The workshop focuses on current uses and best practices for the deployment of web services and web interfaces in the HLT domain, including processing pipelines, LR production and validation, and evaluation of tools. It highlights relevant aspects for the integration of linguistic or evaluation web services within infrastructures (e.g. authorisation and authentication, service registries) and infrastructural requirements (e.g. interface harmonisation, metadata generation). The workshop also aims at demonstrating different approaches on how to combine linguistic web services into a composite web service.

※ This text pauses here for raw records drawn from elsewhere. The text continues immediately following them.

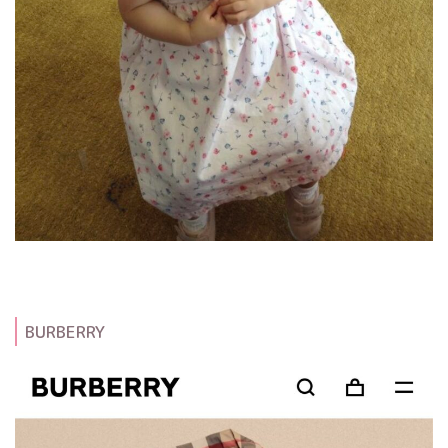
BURBERRY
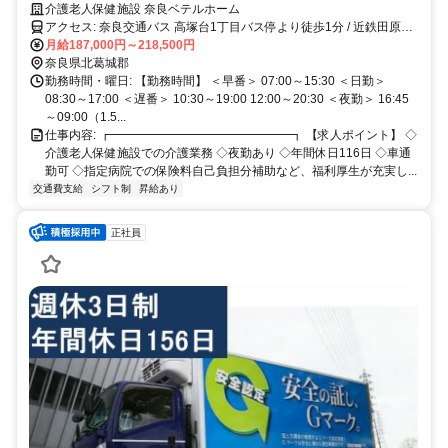
通勤可 ✅指定病院での保険料自己負担分補助など、福利厚生が充実し
介護老人保健施設 奈良ベテルホーム
た施設です！ ✅応募条件：介護系資格をお持ちの方
アクセス: 奈良交通バス 高塚台1丁目バス停より徒歩1分 / 近鉄田原本
線「佐味田川駅」徒歩 12分
月給187,000円～218,500円
奈良県北葛城郡
勤務時間・曜日: 【勤務時間】 ＜早番＞ 07:00～15:30 ＜日勤＞
08:30～17:00 ＜遅番＞ 10:30～19:00 12:00～20:30 ＜夜勤＞ 16:45
～09:00（1.5...
仕事内容: ┏━━━━━━━━━━━━━━━┓ 【求人ポイント】 ◇
介護老人保健施設での介護業務 ◇夜勤あり ◇年間休日116日 ◇車通
勤可 ◇指定病院での保険料自己負担分補助など、福利厚生が充実し...
交通費支給
シフト制
昇給あり
正社員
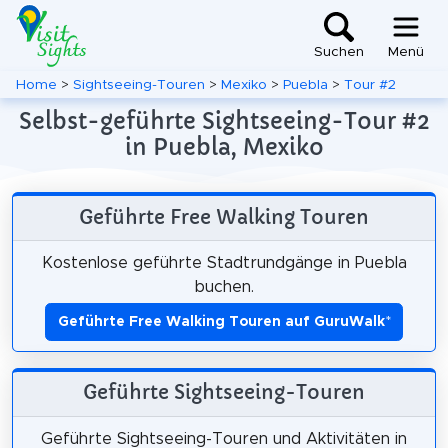
Suchen
Menü
Home
>
Sightseeing-Touren
>
Mexiko
>
Puebla
>
Tour #2
Selbst-geführte Sightseeing-Tour #2
in Puebla, Mexiko
Geführte Free Walking Touren
Kostenlose geführte Stadtrundgänge in Puebla
buchen.
Geführte Free Walking Touren auf GuruWalk
*
Geführte Sightseeing-Touren
Geführte Sightseeing-Touren und Aktivitäten in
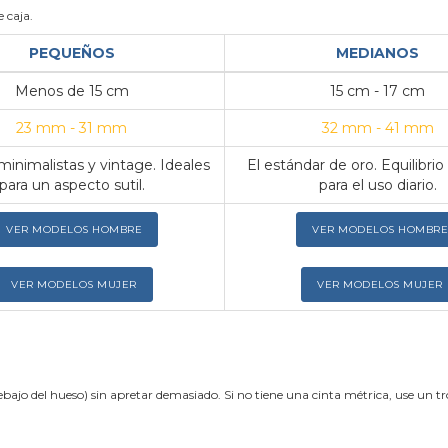
 caja.
PEQUEÑOS
MEDIANOS
Menos de 15 cm
15 cm - 17 cm
23 mm - 31 mm
32 mm - 41 mm
inimalistas y vintage. Ideales
El estándar de oro. Equilibrio
para un aspecto sutil.
para el uso diario.
VER MODELOS HOMBRE
VER MODELOS HOMBRE
VER MODELOS MUJER
VER MODELOS MUJER
ebajo del hueso) sin apretar demasiado. Si no tiene una cinta métrica, use un 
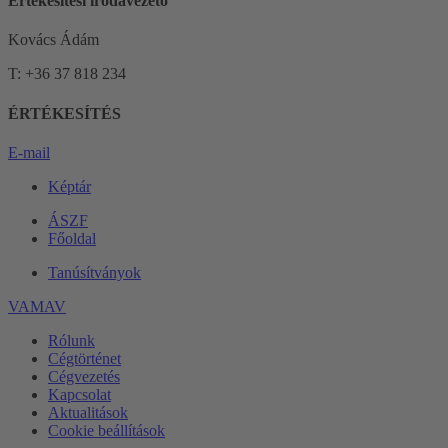
Értékesítési irodavezető
Kovács Ádám
T: +36 37 818 234
ÉRTÉKESÍTÉS
E-mail
Képtár
ÁSZF
Főoldal
Tanúsítványok
VAMAV
Rólunk
Cégtörténet
Cégvezetés
Kapcsolat
Aktualitások
Cookie beállítások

The expected outcome of the workshop is a comparison of the practices in architectures and processing pipelines that people build and discussion of the issues involved. Topics of interest include, but are not limited to:
Technical aspects: approaches, protocols, management of huge amounts of data, data structures and formats, performance, manual components (e.g. annotation or evaluation), composition and configuration, interoperability, security, monitoring and recovery strategies, standardisation of APIs, tools and frameworks supporting HLT services deployment, architectures.
Scientific aspects: influence of web services on evaluation or resource production, meta-evaluation / validation of architectures, annotation agreements, needs for tools evaluation and resource production, status of the data produced.
Commercial aspects: licensing, privacy, advertising, brokering, business possibilities, challenges, exploitation of the resulting data.